Exercise details - Return the following from the records below: each line, word for word, starting with the line that contains "Menggunakan Minyak Alami" and going on through the line that contains "bisa menjadi primer yang membuat kulit tetap", with nothing outside that range.

Material provided -
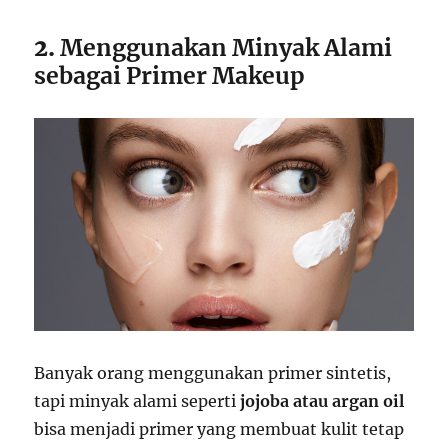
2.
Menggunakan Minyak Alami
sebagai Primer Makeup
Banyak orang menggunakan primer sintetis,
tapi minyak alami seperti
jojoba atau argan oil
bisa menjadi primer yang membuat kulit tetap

==

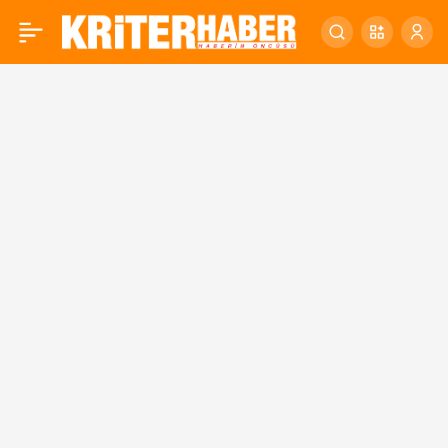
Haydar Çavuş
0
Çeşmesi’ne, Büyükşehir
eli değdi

Response area -
Menggunakan Minyak Alami
sebagai Primer Makeup
Banyak orang menggunakan primer sintetis,
tapi minyak alami seperti
jojoba atau argan oil
bisa menjadi primer yang membuat kulit tetap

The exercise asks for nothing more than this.